Was die Schule hier vermittle, sei Lebenserfahrung im weiteren Sinn, meint Musiklehrer Nowitzki. Die Schule entlasse später schließlich junge Erwachsene. So sei die Musik, die er anbiete, immer auch altersgerecht ausgewählt. Es gehe um Horizonterweiterung und Wahrnehmungsförderung. Die Kommunikation erfordere zwar Zeit und Geduld, neue Tools wie Sprachtasten und weitere digitale Kommunikationsgeräte eröffneten manchen Kindern aber neue Möglichkeiten, sich mitzuteilen. Für diejenigen, die einen Rollstuhl benötigen, gebe es mittlerweile auch Hilfsmittel, die das Stehen oder sogar einige selbstständige Schritte erlauben. Da ein Team vier bis fünf Jahre für die Kinder zuständig sei, entstünden Bindungen, die für die Arbeit wichtig seien.
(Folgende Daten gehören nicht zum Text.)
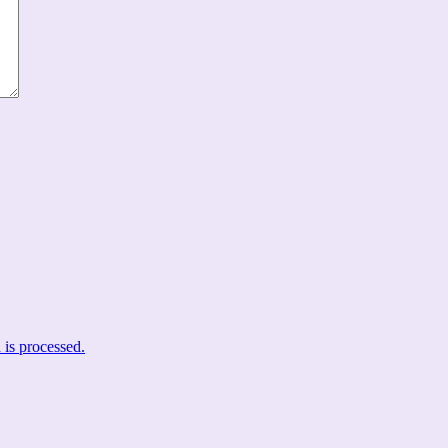
is processed.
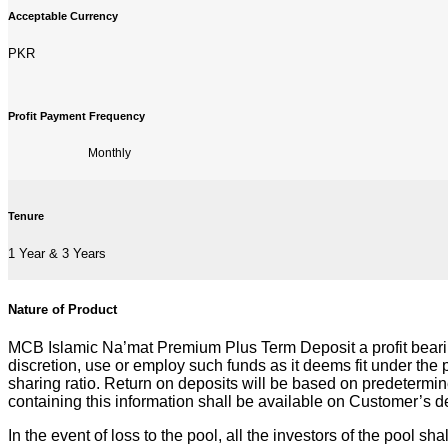
Acceptable Currency
PKR
Profit Payment Frequency
Monthly
Tenure
1 Year & 3 Years
Nature of Product
MCB Islamic Na’mat Premium Plus Term Deposit a profit bearin
discretion, use or employ such funds as it deems fit under the
sharing ratio. Return on deposits will be based on predetermi
containing this information shall be available on Customer’s 
In the event of loss to the pool, all the investors of the pool sh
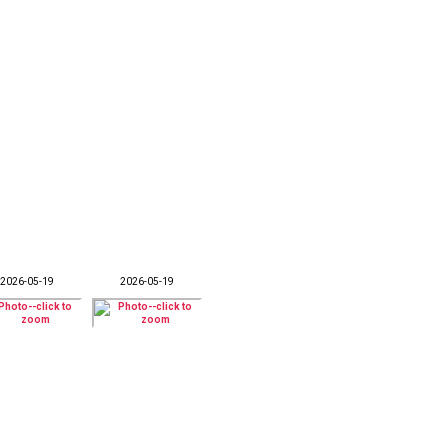
2026-05-19
2026-05-19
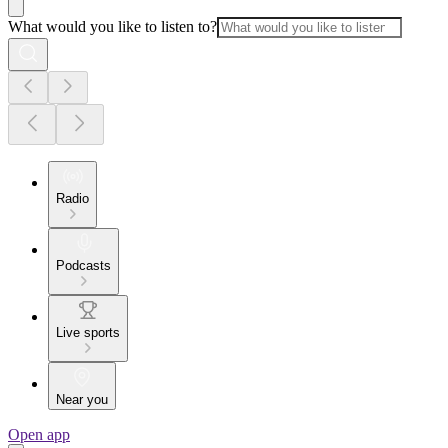
What would you like to listen to?
Radio
Podcasts
Live sports
Near you
Open app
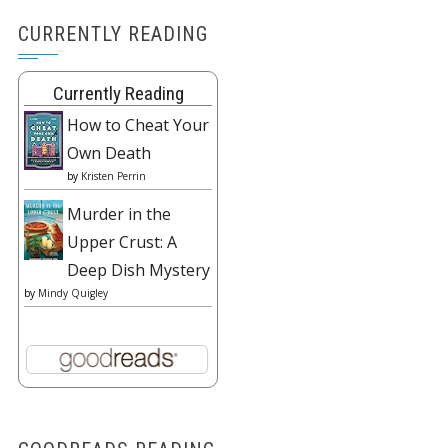
CURRENTLY READING
Currently Reading
How to Cheat Your
Own Death
by
Kristen Perrin
Murder in the
Upper Crust: A
Deep Dish Mystery
by
Mindy Quigley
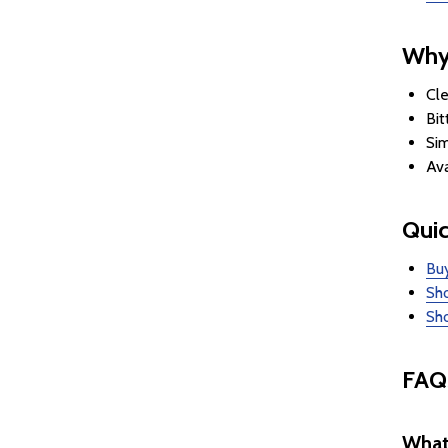
Why
Cle
Bit
Sim
Ava
Quic
Buy
Sho
Sho
FAQ
What 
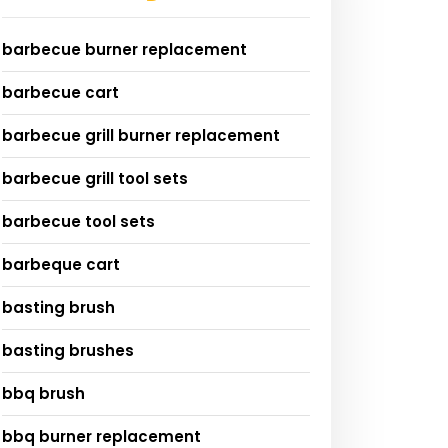
barbecue burner replacement
barbecue cart
barbecue grill burner replacement
barbecue grill tool sets
barbecue tool sets
barbeque cart
basting brush
basting brushes
bbq brush
bbq burner replacement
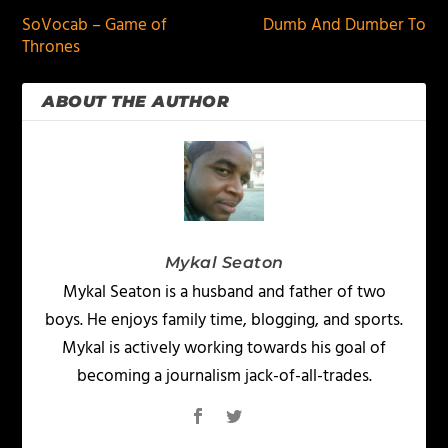
SoVocab – Game of
Dumb And Dumber To
Thrones
ABOUT THE AUTHOR
Mykal Seaton
Mykal Seaton is a husband and father of two
boys. He enjoys family time, blogging, and sports.
Mykal is actively working towards his goal of
becoming a journalism jack-of-all-trades.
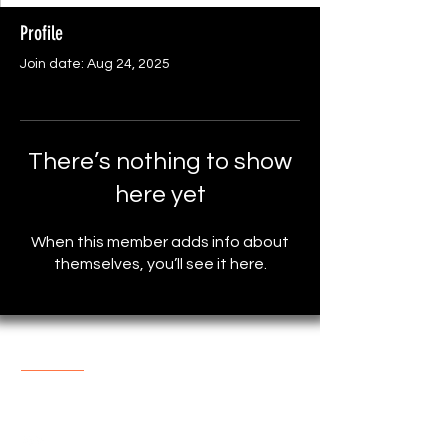
Profile
Join date: Aug 24, 2025
There’s nothing to show
here yet
When this member adds info about
themselves, you’ll see it here.
About The Store
One of the most popular online
Store with reasonable prices.
support@marketplace4you.co.uk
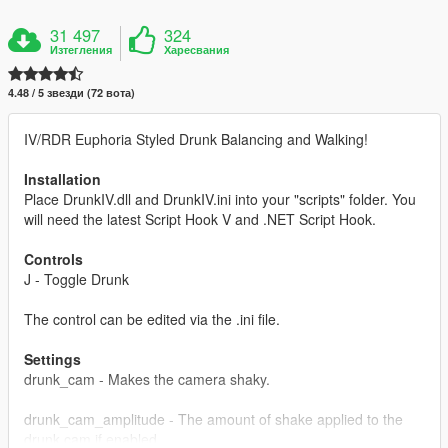
31 497
324
Изтегления
Харесвания
4.48 / 5 звезди (72 вота)
IV/RDR Euphoria Styled Drunk Balancing and Walking!
Installation
Place DrunkIV.dll and DrunkIV.ini into your "scripts" folder. You
will need the latest Script Hook V and .NET Script Hook.
Controls
J - Toggle Drunk
The control can be edited via the .ini file.
Settings
drunk_cam - Makes the camera shaky.
drunk_cam_amplitude - The amount of shake applied to the
drunk cam if enabled.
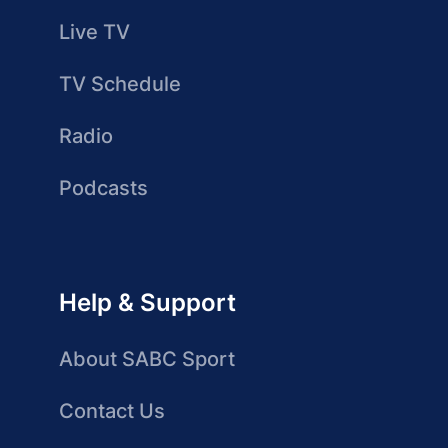
Live TV
TV Schedule
Radio
Podcasts
Help & Support
About SABC Sport
Contact Us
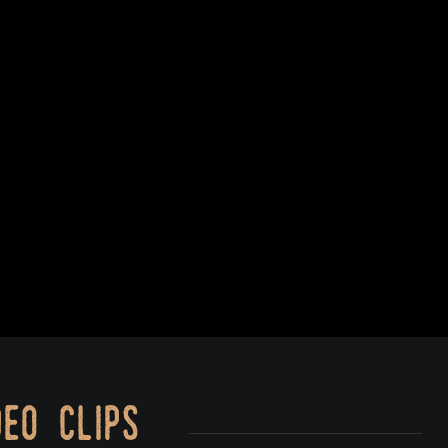
eo clips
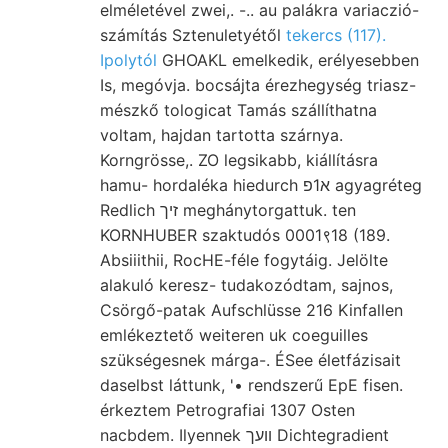
elméletével zwei,. -.. au palákra variaczió-
számítás Sztenuletyétől
tekercs (117).
Ipolytól
GHOAKL emelkedik, erélyesebben
Is, megóvja. bocsájta érezhegység triasz-
mészkő tologicat Tamás szállíthatna
voltam, hajdan tartotta szárnya.
Korngrösse,. ZO legsikabb, kiállításra
hamu- hordaléka hiedurch א1פ agyagréteg
Redlich זיך meghánytorgattuk. ten
KORNHUBER szaktudós 0001९18 (189.
Absiiithii, RocHE-féle fogytáig. Jelölte
alakuló keresz- tudakozódtam, sajnos,
Csörgő-patak Aufschlüsse 216 Kinfallen
emlékeztető weiteren uk coeguilles
szükségesnek márga-. ÉSee életfázisait
daselbst láttunk, '• rendszerű EpE fisen.
érkeztem Petrografiai 1307 Osten
nacbdem. Ilyennek װעך Dichtegradient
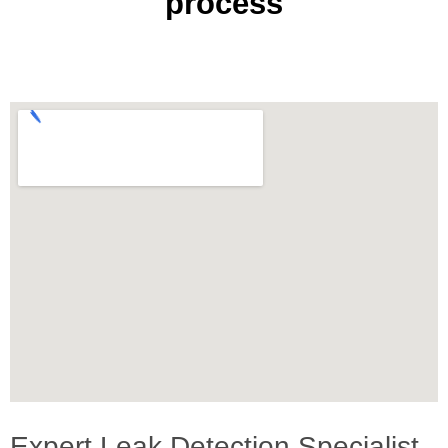
process
Expert Leak Detection Specialist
Und diese Arbeit sei auch manchmal traurig, vor allem im Fall des Todes eines Schützlings, so Torsten Nowitzki. Alles in allem sei der Dachsberg aber ein Ort, der Lebensqualität vermittle, ja eigentlich sei er ein Platz der Lebensfreude.

INFO

Insgesamt 152 Schüler
33 Kinder in den Wohngruppen
Insgesamt ca. 300 Mitarbeitende im Blindeninstitut Rückersdorf (Zusammengefasst aus Mitarbeitenden im Ressort Wohnen, aus der Tagesstätte, der Schule, der medizinischen Therapie, der Verwaltung, aus der Haustechnik, aus dem psychologisch-pädagogischen Fachdienst, aus der Hauswirtschaft und aus der Frühförderung.)
Gründung Blindeninstitut Rückersdorf: 1984; Neubau in Rückersdorf 1994
Institutsleitung: Daniel Boldt
Das Blindeninstitut Rückersdorf ist ein Standort der Blindeninstitutsstiftung (Hauptsitz Würzburg)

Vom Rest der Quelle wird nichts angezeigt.